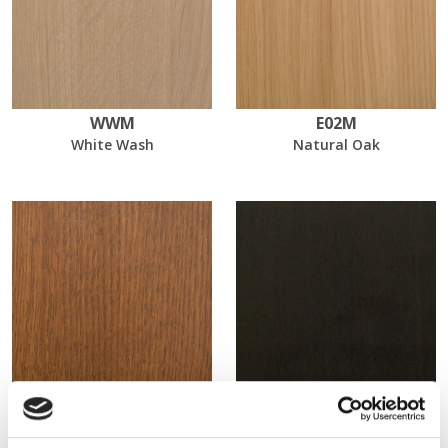
WWM
E02M
White Wash
Natural Oak
EL21
EL55
Light Walnut Oak
Black Brushed Oak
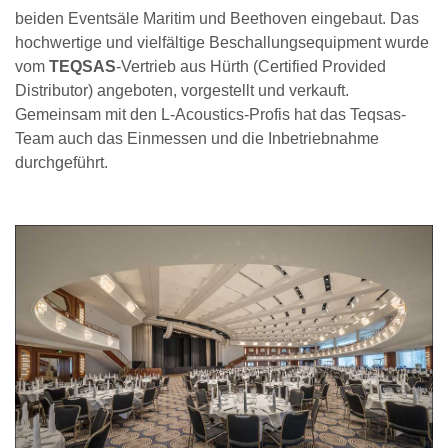
beiden Eventsäle Maritim und Beethoven eingebaut. Das
hochwertige und vielfältige Beschallungsequipment wurde
vom
TEQSAS
-Vertrieb aus Hürth (Certified Provided
Distributor) angeboten, vorgestellt und verkauft.
Gemeinsam mit den L-Acoustics-Profis hat das Teqsas-
Team auch das Einmessen und die Inbetriebnahme
durchgeführt.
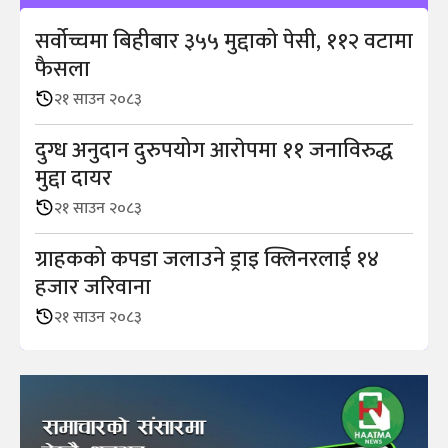
सर्वोच्चमा बिहीबार ३५५ मुद्दाको पेसी, ११२ वटामा
फैसला
२१ साउन २०८३
दुग्ध अनुदान दुरुपयोग आराेपमा ११ जनाविरुद्ध
मुद्दा दायर
२१ साउन २०८३
ग्राहकको कपडा जलाउने ड्राइ क्लिनरलाई १४
हजार जरिवाना
२१ साउन २०८३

**Action item**
Return every entry exactly, dropping the pictures.

**Result for this exercise**
WWM
E02M
White Wash
Natural Oak
EL21
EL55
Light Walnut Oak
Black Brushed Oak
beiden Eventsäle Maritim und Beethoven eingebaut. Das
hochwertige und vielfältige Beschallungsequipment wurde
vom
TEQSAS
-Vertrieb aus Hürth (Certified Provided
Distributor) angeboten, vorgestellt und verkauft.
Gemeinsam mit den L-Acoustics-Profis hat das Teqsas-
Team auch das Einmessen und die Inbetriebnahme
durchgeführt.
सर्वोच्चमा बिहीबार ३५५ मुद्दाको पेसी, ११२ वटामा
फैसला
२१ साउन २०८३
दुग्ध अनुदान दुरुपयोग आराेपमा ११ जनाविरुद्ध
मुद्दा दायर
२१ साउन २०८३
ग्राहकको कपडा जलाउने ड्राइ क्लिनरलाई १४
हजार जरिवाना
२१ साउन २०८३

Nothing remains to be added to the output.